If a matrix is positive semidefinite then we can use Cholesky decomposition to write it as $K=LL^T$. Therefore if the obtained $K$ is not positive semidefinite then there is no way to decompose it and therefore there is no way there is a feature transformation $\phi$ that first maps the data points to a higher dimensional space such that $K=\phi(X)\phi(X)^T$.

Now that I have explained my intuition, my question is this: Cholesky decomposition decomposes a matrix to 2 triangular matrices $L$ and $L^T$. Let's say I have both a kernel function $k(x,y)$ and the corresponding map $\phi$ and I calculate $K$ directly using $k$. If I decompose $K$, is the resulting matrix $L$ going to be the same as $\phi(X)$? If not, does that mean that there exist two datasets $X_1$ and $X_2$ such that $\phi(X_1)\phi(X_1)^T = \phi(X_2)\phi(X_2)^T$ and one of them has the property that $\phi(X_1) = L$? Additionally, does that also imply that there exist two feature transformations $\phi_1$ and $\phi_2$ such that for the same dataset $X$ we have $\phi_1(X)\phi_1(X)^T = \phi_2(X)\phi_2(X)^T$ and one of them has the property $\phi_1(X) = L$?

I might be over-complicating things but I came up with these questions while trying to find an intuition for positive semi-definiteness of kernels and I thought maybe someone knows the answer.

• I have two comments. Firstly, the reason kernels are used (according to everything I've seen) is that there are times when the kernel is easy to calculate, but the feature map is not. For example, the feature map for the radial basis function would map to an infinite dimensional space. I don't know if the feature map is known.

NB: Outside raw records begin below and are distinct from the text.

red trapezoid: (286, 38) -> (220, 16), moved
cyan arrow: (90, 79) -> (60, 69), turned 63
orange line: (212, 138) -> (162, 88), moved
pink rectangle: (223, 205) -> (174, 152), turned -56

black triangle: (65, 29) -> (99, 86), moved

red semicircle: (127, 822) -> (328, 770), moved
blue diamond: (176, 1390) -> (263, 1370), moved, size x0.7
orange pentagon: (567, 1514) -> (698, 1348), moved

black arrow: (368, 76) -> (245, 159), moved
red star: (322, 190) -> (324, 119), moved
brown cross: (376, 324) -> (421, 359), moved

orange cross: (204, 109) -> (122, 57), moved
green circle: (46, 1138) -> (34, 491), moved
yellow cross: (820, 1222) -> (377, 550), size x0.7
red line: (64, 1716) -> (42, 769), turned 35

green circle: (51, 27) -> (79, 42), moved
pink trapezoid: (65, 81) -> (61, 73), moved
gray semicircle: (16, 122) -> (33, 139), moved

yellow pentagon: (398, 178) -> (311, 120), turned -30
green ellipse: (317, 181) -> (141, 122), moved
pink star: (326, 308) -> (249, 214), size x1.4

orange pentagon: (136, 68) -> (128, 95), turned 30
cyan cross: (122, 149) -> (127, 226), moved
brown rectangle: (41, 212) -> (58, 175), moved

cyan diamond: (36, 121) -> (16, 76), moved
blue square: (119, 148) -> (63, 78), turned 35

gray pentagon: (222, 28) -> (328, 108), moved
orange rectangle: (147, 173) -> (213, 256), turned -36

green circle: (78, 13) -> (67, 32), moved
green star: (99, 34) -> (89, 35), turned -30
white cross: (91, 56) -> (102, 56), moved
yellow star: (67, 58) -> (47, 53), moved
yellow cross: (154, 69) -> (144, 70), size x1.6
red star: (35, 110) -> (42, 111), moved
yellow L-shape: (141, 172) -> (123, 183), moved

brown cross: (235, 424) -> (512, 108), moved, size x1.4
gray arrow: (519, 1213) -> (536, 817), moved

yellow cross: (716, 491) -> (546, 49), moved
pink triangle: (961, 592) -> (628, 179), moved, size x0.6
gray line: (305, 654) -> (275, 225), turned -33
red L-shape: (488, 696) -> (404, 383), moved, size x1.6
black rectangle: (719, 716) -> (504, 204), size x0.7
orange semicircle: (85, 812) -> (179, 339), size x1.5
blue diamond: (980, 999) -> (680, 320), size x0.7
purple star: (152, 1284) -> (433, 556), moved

Secondly there is Mercer's theorem which says that every kernel function is 'inner product' on an appropriate space. – aginensky Nov 28 '17 at 22:15

In general the Cholesky decomposition for $K$ is not the feature map $\Phi(x)$. $K$ is positive definite iff $K=BB^T$ for some matrix $B$. However, $B$ is not unique. It could be the Cholesky $L$. It could also be derived from the eigenvectors of $K$: write $K=U\Sigma U^*$, and since $\Sigma$ is diagonal and has positive entries, let $B:=U\sqrt{\Sigma}$, where the square-root is entry-wise. In particular, if $U$ is not triangular, then neither is $B$.
Edit: Proof that $K=BB^T$ iff $K$ is positive (semi) definite.
$\Rightarrow$: This is trivial: if $K=BB^T$, then $v^TKv=\|Bv\|_2^2\geq 0$.
$\Leftarrow$: If $K$ is positive definite, then it's also symmetric (by definition of positive definite), hence is diagonalizable: $K=U\Sigma U^*$, where $\Sigma$ is diagonal containing all eigenvalues of $K$. Since positive definite is eqivalent to $v^TKv\geq 0$, this implies each eigenvalue is non-negative. So you can define $\sqrt{\Sigma}$ by taking the entry-wise square-root of $\Sigma$, and since $\Sigma$ is diagonal, $\sqrt{\Sigma}^2=\Sigma$. Thus let $B=U\sqrt{\Sigma}$, so that $K=BB^T$.